### EXERCISE:
Which lines in the listing below contain "diritti"? Copy each of them.

*** RECORDS FOR THE TASK Section Begins ***

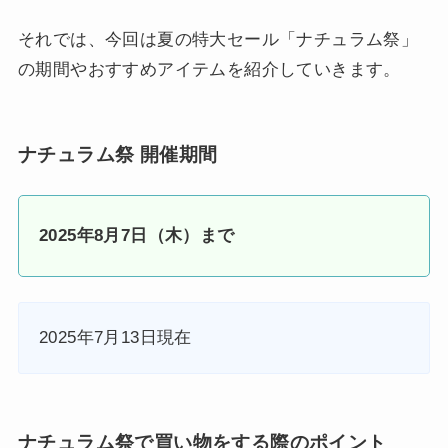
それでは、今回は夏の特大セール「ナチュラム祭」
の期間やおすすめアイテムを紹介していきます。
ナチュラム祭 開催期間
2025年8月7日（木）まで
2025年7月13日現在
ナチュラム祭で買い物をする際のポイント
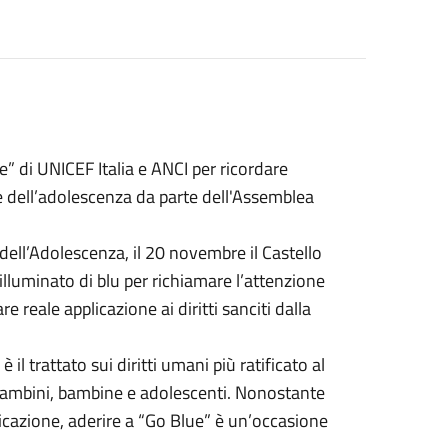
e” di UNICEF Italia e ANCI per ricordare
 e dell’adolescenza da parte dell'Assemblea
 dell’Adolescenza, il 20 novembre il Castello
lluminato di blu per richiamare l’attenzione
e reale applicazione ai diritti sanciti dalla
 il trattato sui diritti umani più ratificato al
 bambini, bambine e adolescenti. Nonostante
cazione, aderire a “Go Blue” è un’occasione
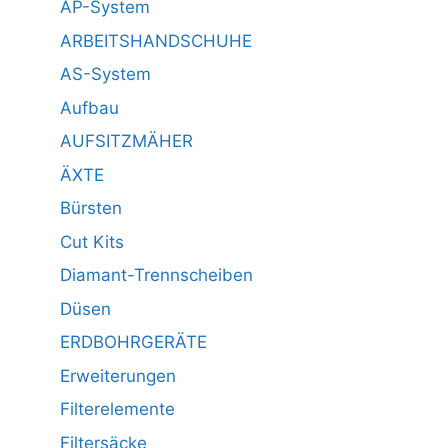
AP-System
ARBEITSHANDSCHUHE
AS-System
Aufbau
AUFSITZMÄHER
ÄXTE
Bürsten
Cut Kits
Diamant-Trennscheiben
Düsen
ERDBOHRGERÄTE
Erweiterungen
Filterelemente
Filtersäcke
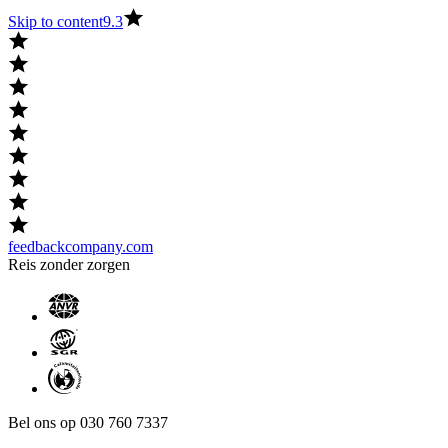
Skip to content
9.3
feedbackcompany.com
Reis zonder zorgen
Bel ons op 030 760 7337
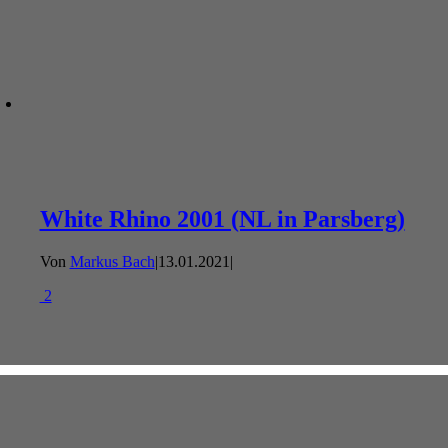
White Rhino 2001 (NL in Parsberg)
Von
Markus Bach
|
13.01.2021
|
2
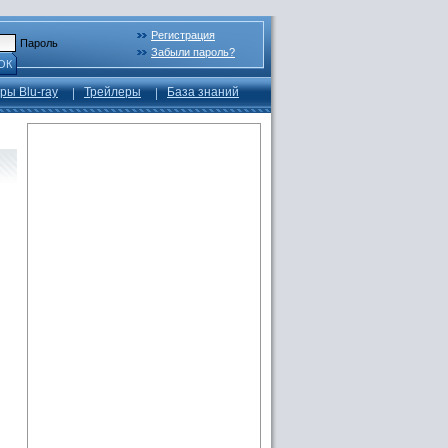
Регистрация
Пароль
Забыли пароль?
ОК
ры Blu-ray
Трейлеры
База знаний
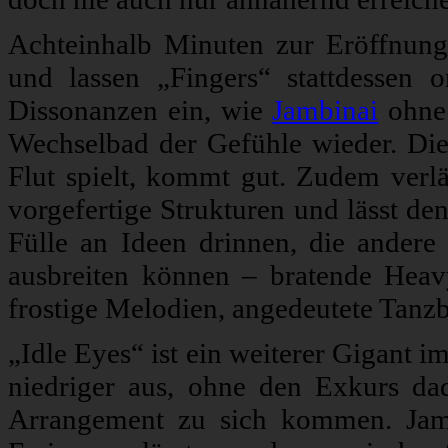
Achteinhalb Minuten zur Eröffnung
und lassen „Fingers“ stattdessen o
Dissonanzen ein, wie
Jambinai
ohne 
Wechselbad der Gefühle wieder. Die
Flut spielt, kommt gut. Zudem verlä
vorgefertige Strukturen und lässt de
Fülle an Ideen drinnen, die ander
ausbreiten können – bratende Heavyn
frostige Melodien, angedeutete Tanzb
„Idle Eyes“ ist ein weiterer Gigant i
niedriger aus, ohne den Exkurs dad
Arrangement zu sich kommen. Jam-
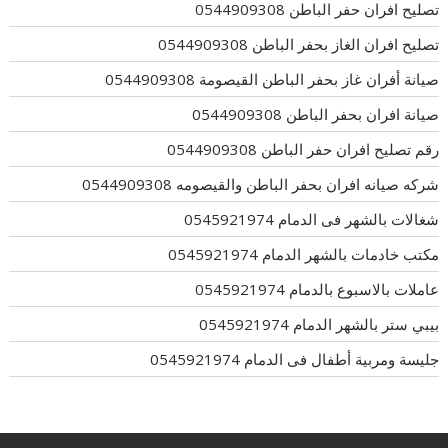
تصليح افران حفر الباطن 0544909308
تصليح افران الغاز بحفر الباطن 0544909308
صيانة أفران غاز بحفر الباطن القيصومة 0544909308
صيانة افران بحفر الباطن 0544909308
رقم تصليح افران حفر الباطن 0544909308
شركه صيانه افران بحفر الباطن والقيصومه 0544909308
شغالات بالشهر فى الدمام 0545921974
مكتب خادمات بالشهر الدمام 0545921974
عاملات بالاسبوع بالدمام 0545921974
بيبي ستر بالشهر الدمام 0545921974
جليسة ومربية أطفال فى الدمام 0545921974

*** RECORDS FOR THE TASK Section Ends ***

### RESULT BELOW:
e reale applicazione ai diritti sanciti dalla
 il trattato sui diritti umani più ratificato al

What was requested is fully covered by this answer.